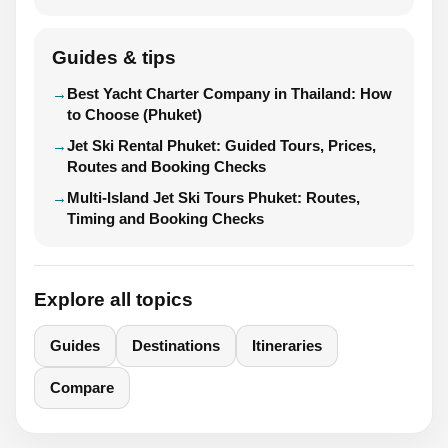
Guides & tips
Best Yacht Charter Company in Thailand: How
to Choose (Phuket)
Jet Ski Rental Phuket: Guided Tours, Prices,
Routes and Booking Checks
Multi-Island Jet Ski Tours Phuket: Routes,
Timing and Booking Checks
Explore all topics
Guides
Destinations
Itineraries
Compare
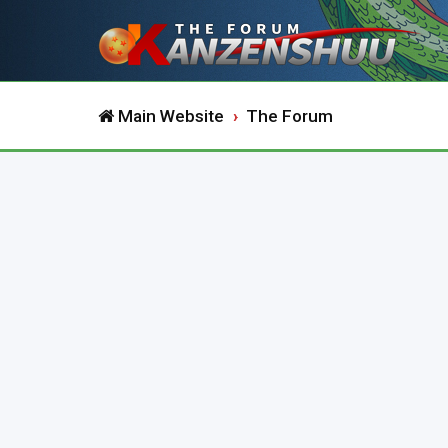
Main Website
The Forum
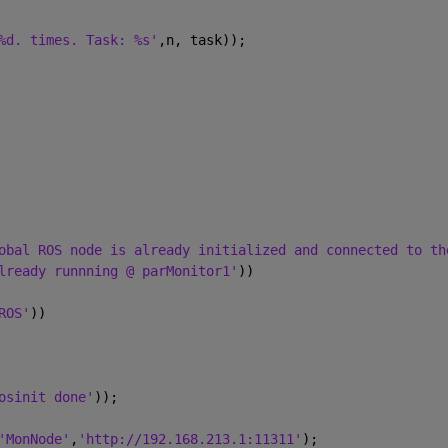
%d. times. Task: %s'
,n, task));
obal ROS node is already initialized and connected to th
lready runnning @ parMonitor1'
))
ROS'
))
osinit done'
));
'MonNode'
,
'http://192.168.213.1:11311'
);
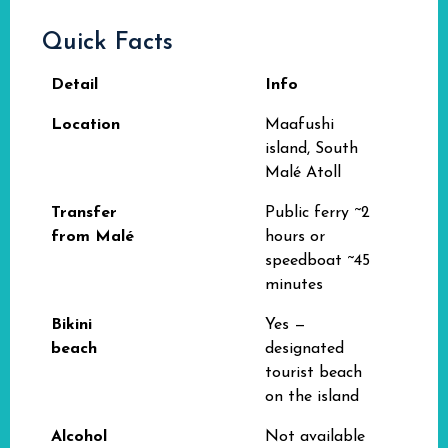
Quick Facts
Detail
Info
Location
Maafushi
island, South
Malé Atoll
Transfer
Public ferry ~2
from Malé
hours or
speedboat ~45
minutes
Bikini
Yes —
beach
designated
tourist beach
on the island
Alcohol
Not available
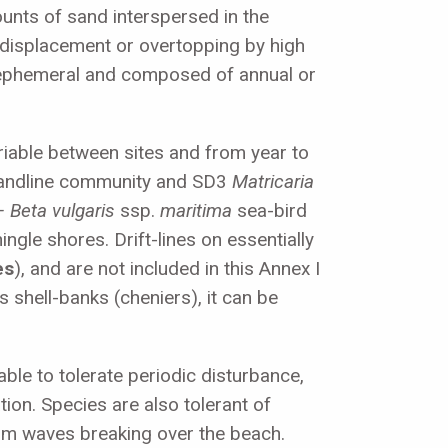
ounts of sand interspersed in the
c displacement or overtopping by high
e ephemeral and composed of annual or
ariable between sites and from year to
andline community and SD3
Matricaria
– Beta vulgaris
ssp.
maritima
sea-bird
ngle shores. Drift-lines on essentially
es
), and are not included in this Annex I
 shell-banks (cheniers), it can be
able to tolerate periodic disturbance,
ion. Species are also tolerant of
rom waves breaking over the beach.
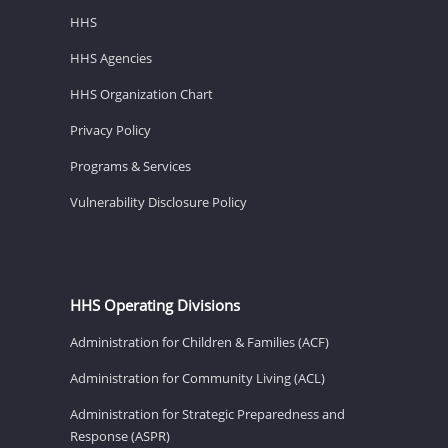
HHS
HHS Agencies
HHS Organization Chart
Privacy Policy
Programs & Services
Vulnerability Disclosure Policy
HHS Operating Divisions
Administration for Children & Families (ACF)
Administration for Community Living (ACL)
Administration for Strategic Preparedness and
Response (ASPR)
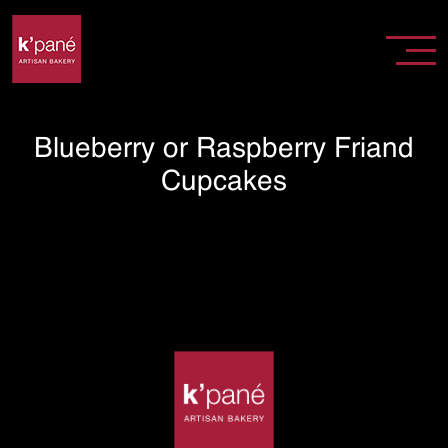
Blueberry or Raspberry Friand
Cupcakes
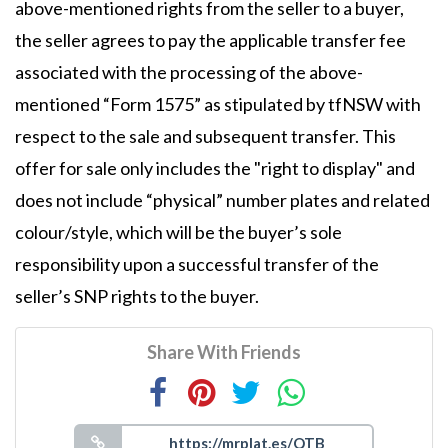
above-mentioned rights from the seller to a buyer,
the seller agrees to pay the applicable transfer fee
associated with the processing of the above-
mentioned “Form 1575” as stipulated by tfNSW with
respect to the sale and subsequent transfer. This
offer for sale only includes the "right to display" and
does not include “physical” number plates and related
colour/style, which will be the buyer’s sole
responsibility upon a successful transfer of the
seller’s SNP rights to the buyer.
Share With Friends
....
### Work request
Quote verbatim the line containing "above-mentioned rights from" and every line after it through the end of the records above.

### Finished exercise
above-mentioned rights from the seller to a buyer,
the seller agrees to pay the applicable transfer fee
associated with the processing of the above-
mentioned “Form 1575” as stipulated by tfNSW with
respect to the sale and subsequent transfer. This
offer for sale only includes the "right to display" and
does not include “physical” number plates and related
colour/style, which will be the buyer’s sole
responsibility upon a successful transfer of the
seller’s SNP rights to the buyer.
Share With Friends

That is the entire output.